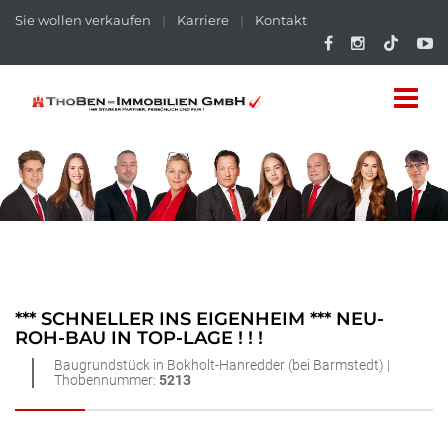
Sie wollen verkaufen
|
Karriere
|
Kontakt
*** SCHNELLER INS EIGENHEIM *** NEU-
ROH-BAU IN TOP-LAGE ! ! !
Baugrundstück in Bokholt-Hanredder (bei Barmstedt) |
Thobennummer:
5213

------

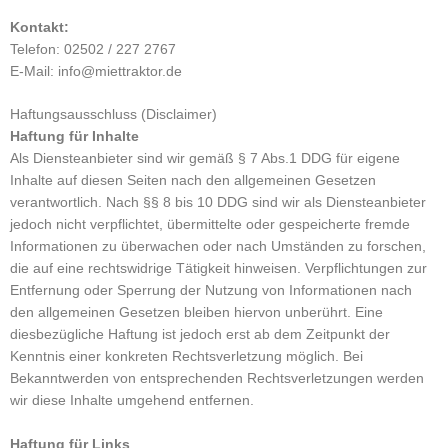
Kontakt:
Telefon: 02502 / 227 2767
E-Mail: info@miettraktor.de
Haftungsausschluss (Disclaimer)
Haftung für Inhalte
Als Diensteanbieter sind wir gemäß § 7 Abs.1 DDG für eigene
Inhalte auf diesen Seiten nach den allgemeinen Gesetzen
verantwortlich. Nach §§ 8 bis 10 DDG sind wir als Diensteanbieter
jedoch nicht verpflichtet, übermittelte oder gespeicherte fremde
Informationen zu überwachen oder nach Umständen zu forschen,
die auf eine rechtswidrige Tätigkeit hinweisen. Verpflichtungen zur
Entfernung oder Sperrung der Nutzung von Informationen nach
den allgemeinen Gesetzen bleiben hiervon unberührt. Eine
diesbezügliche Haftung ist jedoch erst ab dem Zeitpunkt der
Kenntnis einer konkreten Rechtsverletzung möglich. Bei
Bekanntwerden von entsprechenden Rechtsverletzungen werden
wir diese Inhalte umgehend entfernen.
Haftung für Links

------

» EXERCISE DESCRIPTION
After identifying the lines above that contain "jedoch", copy each one.

» TASK ANSWER
jedoch nicht verpflichtet, übermittelte oder gespeicherte fremde
diesbezügliche Haftung ist jedoch erst ab dem Zeitpunkt der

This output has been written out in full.